I really enjoyed reading both of these articles this time. Baker does a great job of designing her lessons around her student’s native language and formal/technical language. I really felt that she truly wanted to incorporate as much of their “home” language into her classroom, to make a connection with her students, and listen to them. From this she developed a deeper understanding of her student’s dialect and turned that knowledge around to help them. This is a good example of a teacher making student centered learning engaging and impactful. Having students describe and discuss their thoughts on their language and other peers “home” language gives students a better understanding of each others background.
When students are able to discuss their prior experience, build background, make connections to one another, and engage in each others lifestyle, they are more comfortable and able to open up and understand new things. Baker took these concepts and applied them to her students own language. It was very interesting to see how her students were able to come up with their own reasons for why they speak the way they do. Because I do not teach high school students, I would have anticipated their answers to be very broad in answering why they speak the way they do (e.g. answering- because that is how I talk), but the discussions they had sounded very analytical. I could also relate to Dwayne, in the sense, that I am sure if I were to watch home videos of my family I would be able to observe my own families “Northern” dialect and compare it to my dialect I have adapted to in North Carolina. After reading this article, I wish I could have been in Baker’s classroom when she was doing this lesson. I am sure I could have learned a lot more about student’s native language and could use that to help my students in my classroom.
In Ladson-Billings article, I once again feel like our education has changed so much over the course of 7 years (give or take some years) from when it was written. Reading that Shannon, the little African American girl that didn’t want to write “nuttin’”, was just allowed to get away with not writing was shocking. Being a first grade teacher, I would never let a child use that as an excuse. Then, I tried thinking about why the teacher would have let her get away with that and I do not know the reasoning behind it, but I also do not know what whole group literacy entailed at the time. Maybe she was hoping the child was not developmentally ready, or didn’t want to push her into writing and make her dislike it. Unfortunately, I snap back to my common sense and think that the teacher was setting her up to fail because she had to know at some point that the child was just using it as an excuse and it was not that she couldn’t do it.
I also liked how her article addressed the need to find something that students may have an interest in and incorporate it into something that might not be liked; in Carter’s case his students’ hated writing. We can not let our students fail in something, just because they do not like to do it. If you have high expectations for students and do not give up on them, or let them make excuses (do nuttin’), it will be much easier for them to understand success because they will do more often. As a result, they should want to perform better once they know they can (or they will perform because they know they can not get away with failure.) Either way they are learning and growing as individuals.

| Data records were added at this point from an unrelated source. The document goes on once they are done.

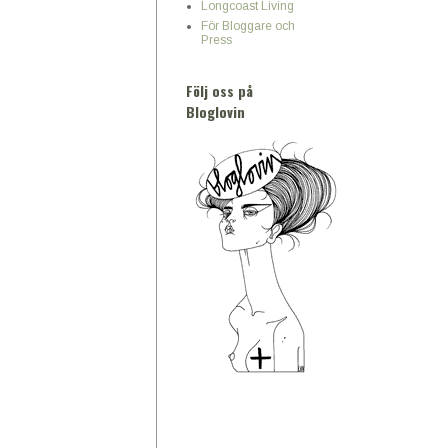
Longcoast Living
För Bloggare och
Press
Följ oss på
Bloglovin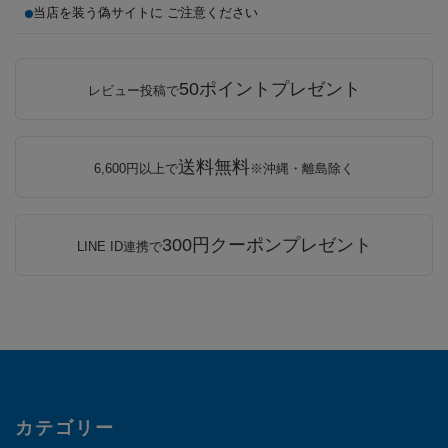
当店を装う偽サイトに ご注意ください
50ポイントプレゼント
レビュー投稿で
送料無料
6,600円以上で
※沖縄・離島除く
300円クーポンプレゼント
LINE ID連携で
カテゴリー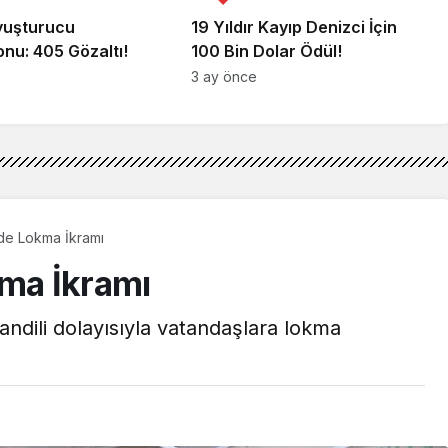
Uyuşturucu
19 Yıldır Kayıp Denizci İçin
nu: 405 Gözaltı!
100 Bin Dolar Ödül!
3 ay önce
nde Lokma İkramı
kma İkramı
ndili dolayısıyla vatandaşlara lokma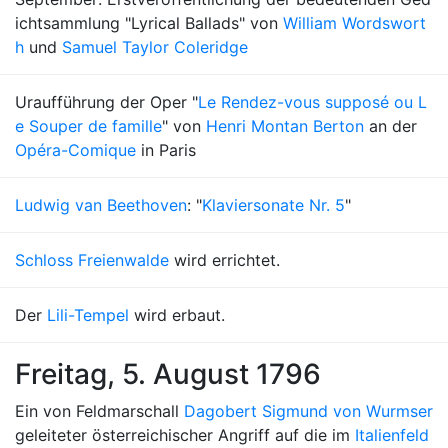
ichtsammlung "Lyrical Ballads" von
William Wordswort
h
und
Samuel Taylor Coleridge
Uraufführung der Oper "
Le Rendez-vous supposé ou L
e Souper de famille
" von
Henri Montan Berton
an der
Opéra-Comique
in Paris
Ludwig van Beethoven
: "
Klaviersonate Nr. 5
"
Schloss Freienwalde
wird errichtet.
Der
Lili-Tempel
wird erbaut.
Freitag, 5. August 1796
Ein von Feldmarschall
Dagobert Sigmund von Wurmser
geleiteter österreichischer Angriff auf die im
Italienfeld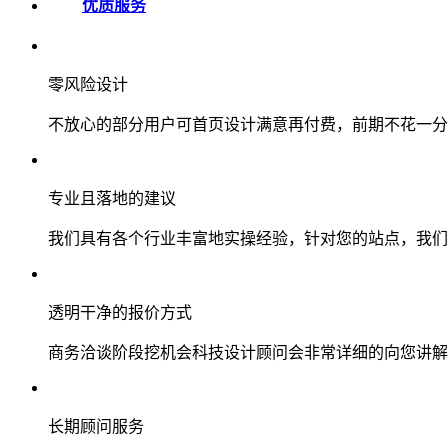
优质服务
零风险设计
不放心的部分用户可首页设计满意再付费，前期不花一分
专业且落地的建议
我们具有各个行业丰富地实操经验，针对您的站点，我们
透明干净的报价方式
商务洽谈阶段挖机会科技设计顾问会非常详细的向您讲解
长期顾问服务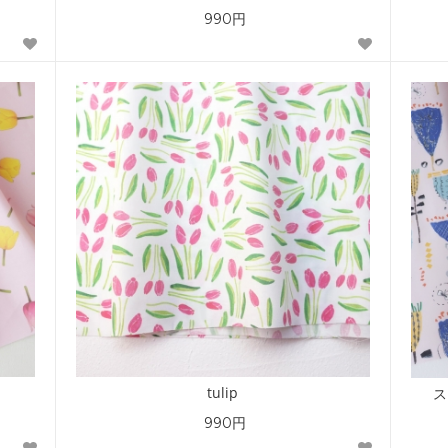
990円
tulip
ス
990円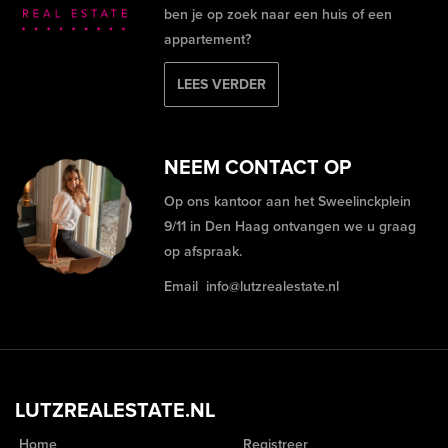
ben je op zoek naar een huis of een
appartement?
LEES VERDER
NEEM CONTACT OP
Op ons kantoor aan het Sweelinckplein
9/11 in Den Haag ontvangen we u graag
op afspraak.
Email
info@lutzrealestate.nl
LUTZREALESTATE.NL
Home
Registreer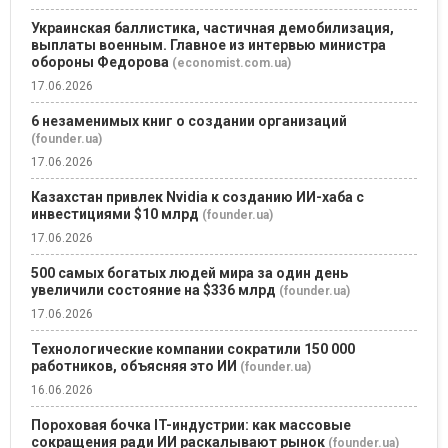
Украинская баллистика, частичная демобилизация,
выплаты военным. Главное из интервью министра
обороны Федорова
(economist.com.ua)
17.06.2026
6 незаменимых книг о создании организаций
(founder.ua)
17.06.2026
Казахстан привлек Nvidia к созданию ИИ-хаба с
инвестициями $10 млрд
(founder.ua)
17.06.2026
500 самых богатых людей мира за один день
увеличили состояние на $336 млрд
(founder.ua)
17.06.2026
Технологические компании сократили 150 000
работников, объясняя это ИИ
(founder.ua)
16.06.2026
Пороховая бочка IT-индустрии: как массовые
сокращения ради ИИ раскалывают рынок
(founder.ua)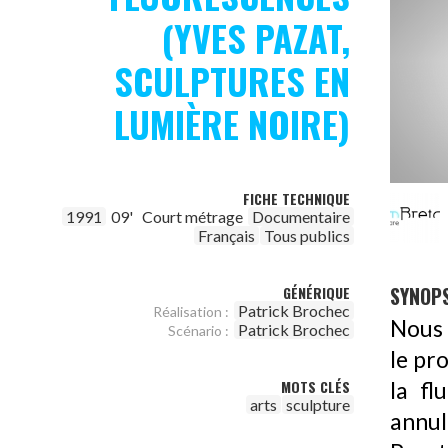
(YVES PAZAT,
SCULPTURES EN
LUMIÈRE NOIRE)
FICHE TECHNIQUE
1991
09'
Court métrage
Documentaire
Français
Tous publics
SYNOPS
GÉNÉRIQUE
Patrick Brochec
Réalisation :
Nous 
Patrick Brochec
Scénario :
le pr
MOTS CLÉS
la fl
arts
sculpture
annul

Failure in not an option.
Barbara Terauds
Comments (2)
I am glad to find someone who agrees with what I am thinking on these two articles. After reading your response to the little girl who wasn't writing anything, it made me stop and think that maybe I didn't have the whole picture. Maybe there was some reasoning behind the teacher excusing the child to not do work. However, I still agree with you on the fact that the child should have been writing something! I also agree with you on the fact that failure is not an option. What are some things you do in your own classroom that help promote student success? Have you had situations like this in your own room? How did you deal? Also, back to the first article, do you think there is any way you could incorporate a lesson along the same scheme into your own grade level with success?
Posted by Erica Spicer | June 12, 2009 3:43 PM
Posted on June 12, 2009 15:43
Barbara
I did not initially pick up on the idea of concept-based instruction going on in these classrooms. Thanks for pointing it out. You are right to say that both teachers chose concepts that were relevant to their students and taught them in varied and meaningful ways. As to your comment about Baker’s high school students giving concise and meaningful responses to their language analysis...that’s evidence of lots of previous training and encouragement on Baker’s—and likely other middle and high school teacher’s—parts.

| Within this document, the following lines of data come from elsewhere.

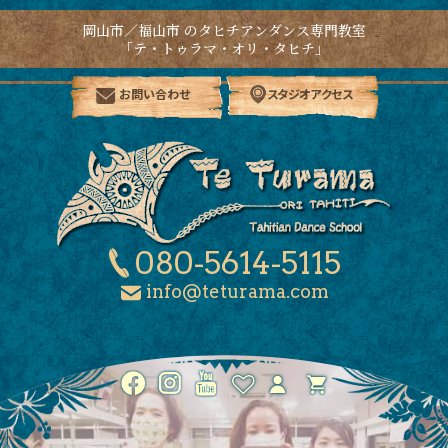
岡山市／福山市 のタヒチアンダンス専門教室
「テ・トゥラマ・オリ・タヒチ」
お問い合わせ
スタジオアクセス
080-5614-5115
info@teturama.com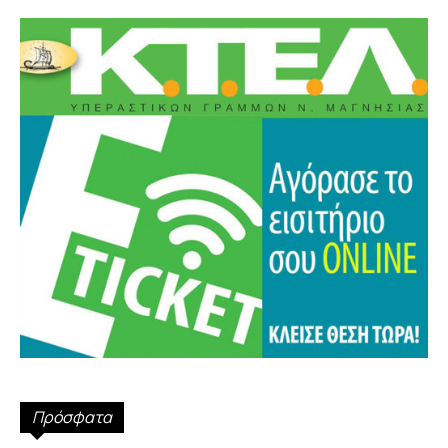
Πρόσφατα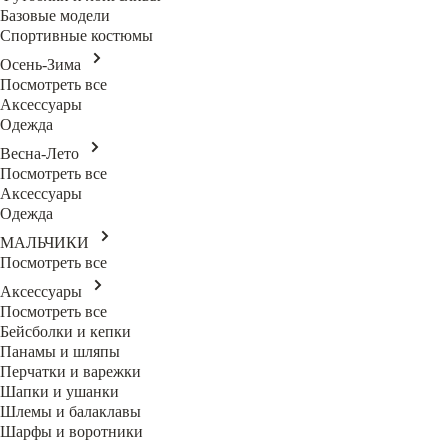
Базовые модели
Спортивные костюмы
Осень-Зима
Посмотреть все
Аксессуары
Одежда
Весна-Лето
Посмотреть все
Аксессуары
Одежда
МАЛЬЧИКИ
Посмотреть все
Аксессуары
Посмотреть все
Бейсболки и кепки
Панамы и шляпы
Перчатки и варежки
Шапки и ушанки
Шлемы и балаклавы
Шарфы и воротники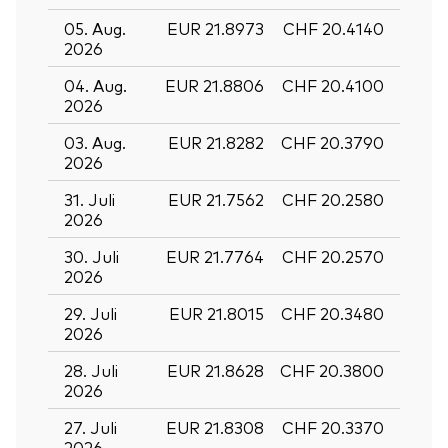
05. Aug.
EUR 21.8973
CHF 20.4140
2026
04. Aug.
EUR 21.8806
CHF 20.4100
2026
03. Aug.
EUR 21.8282
CHF 20.3790
2026
31. Juli
EUR 21.7562
CHF 20.2580
2026
30. Juli
EUR 21.7764
CHF 20.2570
2026
29. Juli
EUR 21.8015
CHF 20.3480
2026
28. Juli
EUR 21.8628
CHF 20.3800
2026
27. Juli
EUR 21.8308
CHF 20.3370
2026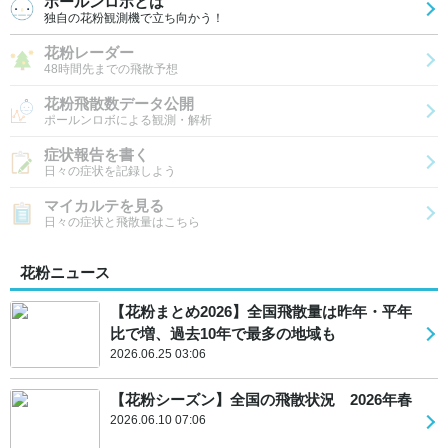
ポールンロボとは
独自の花粉観測機で立ち向かう！
花粉レーダー
48時間先までの飛散予想
花粉飛散数データ公開
ポールンロボによる観測・解析
症状報告を書く
日々の症状を記録しよう
マイカルテを見る
日々の症状と飛散量はこちら
花粉ニュース
【花粉まとめ2026】全国飛散量は昨年・平年
比で増、過去10年で最多の地域も
2026.06.25 03:06
【花粉シーズン】全国の飛散状況 2026年春
2026.06.10 07:06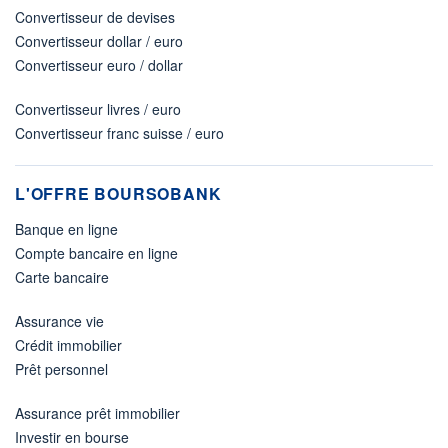
Convertisseur de devises
Convertisseur dollar / euro
Convertisseur euro / dollar
Convertisseur livres / euro
Convertisseur franc suisse / euro
L'OFFRE BOURSOBANK
Banque en ligne
Compte bancaire en ligne
Carte bancaire
Assurance vie
Crédit immobilier
Prêt personnel
Assurance prêt immobilier
Investir en bourse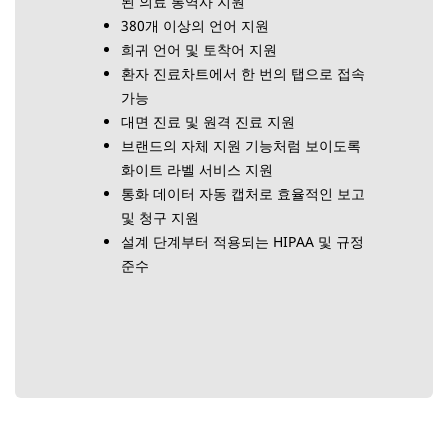
된 의료 통역사 지원
380개 이상의 언어 지원
희귀 언어 및 토착어 지원
환자 진료차트에서 한 번의 탭으로 접속
가능
대면 진료 및 원격 진료 지원
브랜드의 자체 지원 기능처럼 보이도록
화이트 라벨 서비스 지원
통화 데이터 자동 캡처로 효율적인 보고
및 청구 지원
설계 단계부터 적용되는 HIPAA 및 규정
준수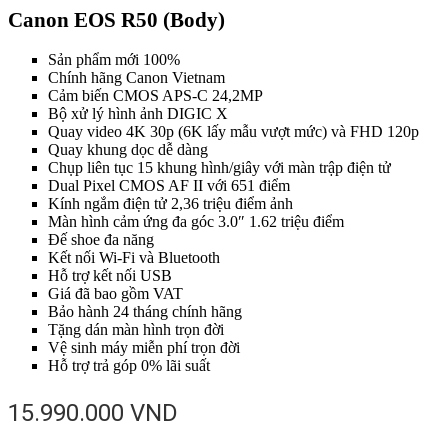
Canon EOS R50 (Body)
Sản phẩm mới 100%
Chính hãng Canon Vietnam
Cảm biến CMOS APS-C 24,2MP
Bộ xử lý hình ảnh DIGIC X
Quay video 4K 30p (6K lấy mẫu vượt mức) và FHD 120p
Quay khung dọc dễ dàng
Chụp liên tục 15 khung hình/giây với màn trập điện tử
Dual Pixel CMOS AF II với 651 điểm
Kính ngắm điện tử 2,36 triệu điểm ảnh
Màn hình cảm ứng đa góc 3.0″ 1.62 triệu điểm
Đế shoe đa năng
Kết nối Wi-Fi và Bluetooth
Hỗ trợ kết nối USB
Giá đã bao gồm VAT
Bảo hành 24 tháng chính hãng
Tặng dán màn hình trọn đời
Vệ sinh máy miễn phí trọn đời
Hỗ trợ trả góp 0% lãi suất
15.990.000
VND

It was apparent to me that Baker consistently demanded a lot of buy-in from her students. Allowing them to showcase their cultural identity created a safe zone, in which they felt comfortable verbalizing their findings and their thoughts. This dialogue would not have been possible in a classroom where trust or high expectations were lacking.
I just did a look-back at your post and made a text-to-text connection :-P. Have you heard of the cookbook for mom’s that teaches adults how to camouflage healthy items in kid-demanded foods? (Spinach in brownies is a travesty in my opinion, but if that’s the only way you can get kids to eat them.) Maybe that’s an applicable example of what was going on in the fourth-grade classroom with music as a basis for writing. Perhaps we have to find inviting packages to hide our content in.